Vendredi, juste après 13 heures, les rues du centre-ville de Glasgow – jusque-là calmes car de nombreuses restrictions de verrouillage en Ecosse restent en vigueur – ont été inondées de véhicules d’urgence.

Des images de témoins oculaires montrent jusqu’à une douzaine de voitures de police et de fourgonnettes et deux ambulances qui affluent autour de l’hôtel Park Inn sur West George Street. Des officiers de police armés, d’autres portant des boucliers anti-émeute et des ambulanciers paramédicaux en PPE, se sont répandus.

Ils répondaient aux informations faisant état d’une attaque à l’arme blanche à l’hôtel. Un homme aurait poignardé six personnes, dont un policier, avant d’être abattu.

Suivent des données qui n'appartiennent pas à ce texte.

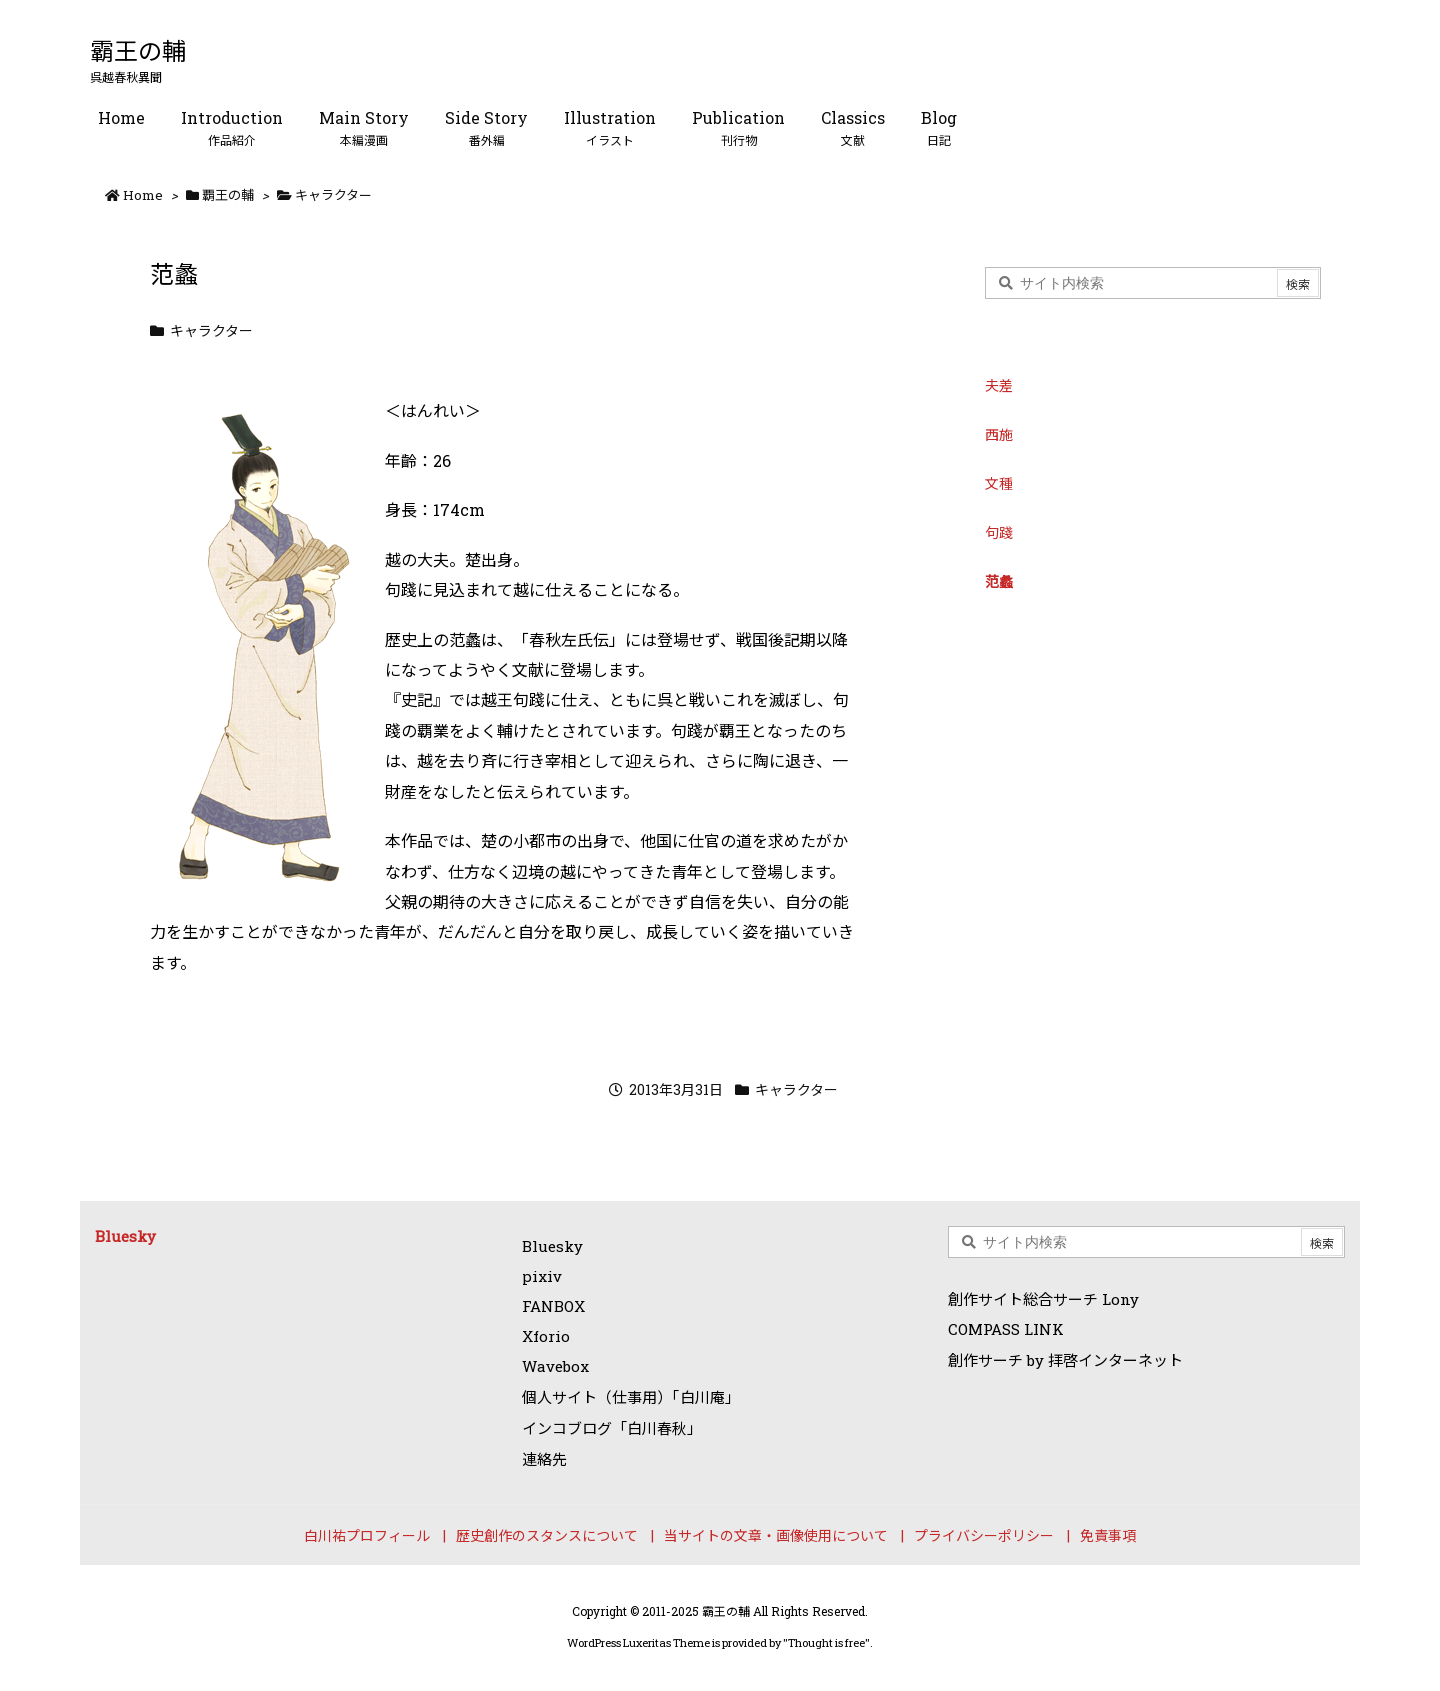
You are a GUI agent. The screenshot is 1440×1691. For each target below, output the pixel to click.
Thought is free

Un client de l’hôtel a décrit avoir vu deux personnes gisant dans la zone de réception de l’hôtel. Il a déclaré que tous deux avaient été blessés à la région abdominale et l’un d’eux « se battait pour sa vie ».

L’homme, qui a donné son nom à John et a dit qu’il était un ancien policier, a dit qu’il était dans sa chambre d’hôtel et avait été alerté de l’incident lorsqu’il a entendu des appels à l’aide venant du rez-de-chaussée.

Il a dit qu’il s’était précipité sur les lieux et avait tenté de calmer les autres résidents. Il n’a pas vu l’agresseur présumé. Il a dit qu’il croyait que l’un des blessés était un homme écossais dans la trentaine qui travaillait à la réception.

Juste avant 15h30, la police écossaise a publié une déclaration disant que l’incident avait été contenu et que le grand public n’était pas en danger. En fin d’après-midi, la force a déclaré que l’incident n’était pas traité comme du terrorisme.

L’hôtel est l’un des six utilisés pour héberger des demandeurs d’asile dans la ville pendant le verrouillage. Les intervenants ont exprimé leur choc face aux événements. Un volontaire qui s’est approché de l’hôtel pour livrer des vêtements à un résident a été refoulé au cordon de police.

Les demandeurs d’asile ont été transférés en masse vers les hôtels par le fournisseur de logements privés Mears fin avril.

Dans un mouvement condamné par les militants, leur soutien financier a été retiré, apparemment parce que les hôtels fournissaient trois repas par jour, des articles de toilette de base et un service de blanchisserie.

Mears avait insisté sur le fait que les gens étaient logés «en toute sécurité et de manière appropriée», mais des rapports ont fait état de nourriture de mauvaise qualité, de difficultés à se distancier physiquement dans les zones communales surpeuplées et d’une mauvaise santé mentale.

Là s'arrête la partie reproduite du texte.